Jose Luis Mateos Trigos (born 13 July 1961) is a theoretical physicist working at the National Autonomous University of Mexico (UNAM), doing research on Complex Systems, Network Science and Statistical Physics.

==Education==
Born in Mexico City, Mateos obtained his PhD in Physics from the National Autonomous University of Mexico UNAM in Mexico City, with a thesis on earthquakes and seismic waves, in particular the seismic response of the Valley of Mexico during the earthquakes of September 1985. Then, he went to Boston, Massachusetts, to have a postdoctoral stay as a visiting professor at the Physics Department of Northeastern University. There he started to work on Nonlinear Dynamics and Chaos. Back in Mexico City, in the Department of Complex Systems of the Institute of Physics UNAM, he continued his research on interdisciplinary and statistical physics and non linear dynamics: more specifically on transport on nonlinear chaotic systems with or without noise (ratchets) and Brownian motors. Later on, he started to work on anomalous diffusion and Lévy flights in physics and biology. More recently, he has been interested in Network Science, doing research on Lévy random walks on networks.

== Honors and awards ==
- Member of the Mexican Academy of Sciences (1998)
- Humboldt Fellowship Recipient.

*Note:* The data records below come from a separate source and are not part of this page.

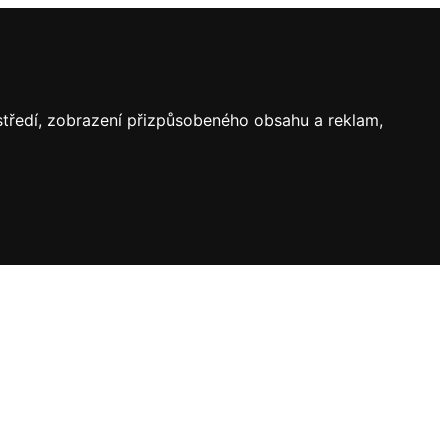
ostředí, zobrazení přizpůsobeného obsahu a reklam,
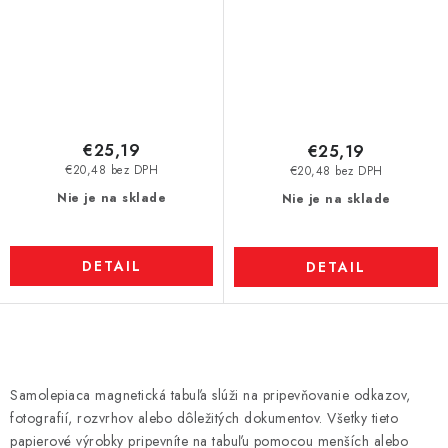
€25,19
€25,19
€20,48 bez DPH
€20,48 bez DPH
Nie je na sklade
Nie je na sklade
DETAIL
DETAIL
O
v
Samolepiaca magnetická tabuľa slúži na pripevňovanie odkazov,
l
fotografií, rozvrhov alebo dôležitých dokumentov. Všetky tieto
á
papierové výrobky pripevníte na tabuľu pomocou menších alebo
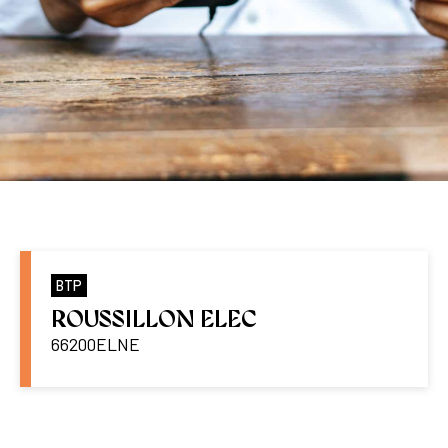
BTP
ROUSSILLON ELEC
66200
ELNE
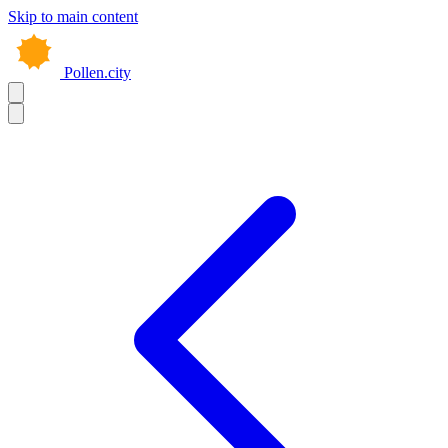
Skip to main content
Pollen.city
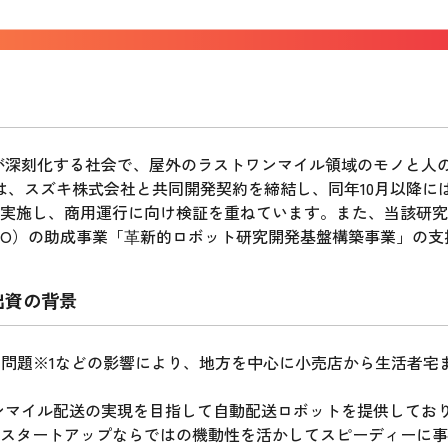
足が深刻化する社会で、屋外のラストワンマイル領域のモノと人
には、スズキ株式会社と共同開発契約を締結し、同年10月以降に
実施し、商用運行に向け検証を重ねています。また、当該研究
DO）の助成事業「⾰新的ロボット研究開発基盤構築事業」の
出資の背景
4年問題※1などの影響により、地方を中心に小売店から生活者
ワンマイル配送の実現を目指して自動配送ロボットを提供しており
スタートアップならではの機動性を活かしてスピーディーに事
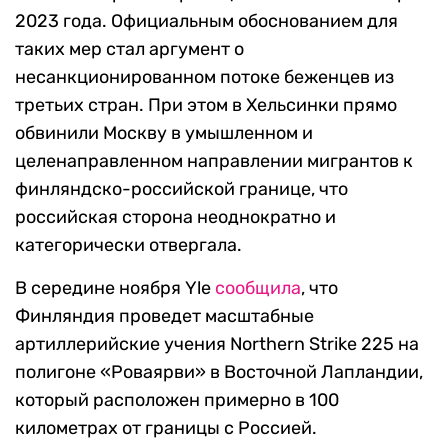
2023 года. Официальным обоснованием для
таких мер стал аргумент о
несанкционированном потоке беженцев из
третьих стран. При этом в Хельсинки прямо
обвинили Москву в умышленном и
целенаправленном направлении мигрантов к
финляндско-российской границе, что
российская сторона неоднократно и
категорически отвергала.
В середине ноября Yle
сообщила
, что
Финляндия проведет масштабные
артиллерийские учения Northern Strike 225 на
полигоне «Роваярви» в Восточной Лапландии,
который расположен примерно в 100
километрах от границы с Россией.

Alexander von Humboldt Foundation, Germany ( 2002)
- Member of the C3 Commission on Statistical Physics of the International Union of Pure and Applied Physics IUPAP

== Personal life ==
Jose Luis Mateos has made many media appearances both in radio and TV, and host a radio show, together with Luis Manuel Guerra, on Radio Red 1110 AM.

== Selected publications ==
- J. L. Mateos, J. Flores, O. Novaro, T. H. Seligman y J. M. Alvarez-Tostado. Resonant response models for the Valley of Mexico-II; the trapping of horizontal P waves. In Geophysical Journal International,1993. Vol. 113, pp. 449–462.
- G. García-Calderón, J. L. Mateos y M. Moshinsky. Resonant Spectra and the Time Evolution of the Survival and Nonescape Probabilities. In Physical Review Letters, 1995. Vol. 74, pp. 337–340.
- José L. Mateos. Chaotic Transport and Current Reversal in Deterministic Ratchets. In Physical Review Letters, 2000. Vol. 84, pp. 258–261.
- Gabriel Ramos-Fernández, José L. Mateos, Octavio Miramontes, Germinal Cocho, Hernán Larralde and Bárbara Ayala-Orozco. Lévy walk patterns in the foraging movements of spider monkeys (Ateles geoffroyi), In Behavioral Ecology and Sociobiology, 2004. Vol. 55 (Number 3), pp. 223–230.
- Marcin Kostur, Peter Hänggi, Peter Talkner and José L. Mateos. Anticipated synchronization in coupled inertial ratchets with time-delayed feedback: A numerical study, In Physical Review E, 2005. Vol. 72, 036210.
- Denis Boyer, Gabriel Ramos-Fernández, Octavio Miramontes, José L. Mateos, Germinal Cocho, Hernán Larralde, Humberto Ramos, and Fernando Rojas. Scale-free foraging by primates emerges from their interaction with a complex environment. In Proceedings of the Royal Society B, 2006. Vol. 273, 1743-1750.
- Alejandro V. Arzola, Karen Volke-Sepúlveda, and José L. Mateos.Experimental Control of Transport and Current Reversals in a Deterministic Optical Rocking Ratchet, In Physical Review Letters, 2011. Vol. 106, Issue 16, 168104.
- Riascos and José L. Mateos. Long-range navigation on complex networks using Lévy random walks. In Physical Review E, 2012. Vol. 86, Issue 5, 056110.
- A. P. Riascos and José L. Mateos. Fractional dynamics on networks: Emergence of anomalous diffusion and Lévy flights. In Physical Review E, 2014. Vol. 90, Issue 3, 032809.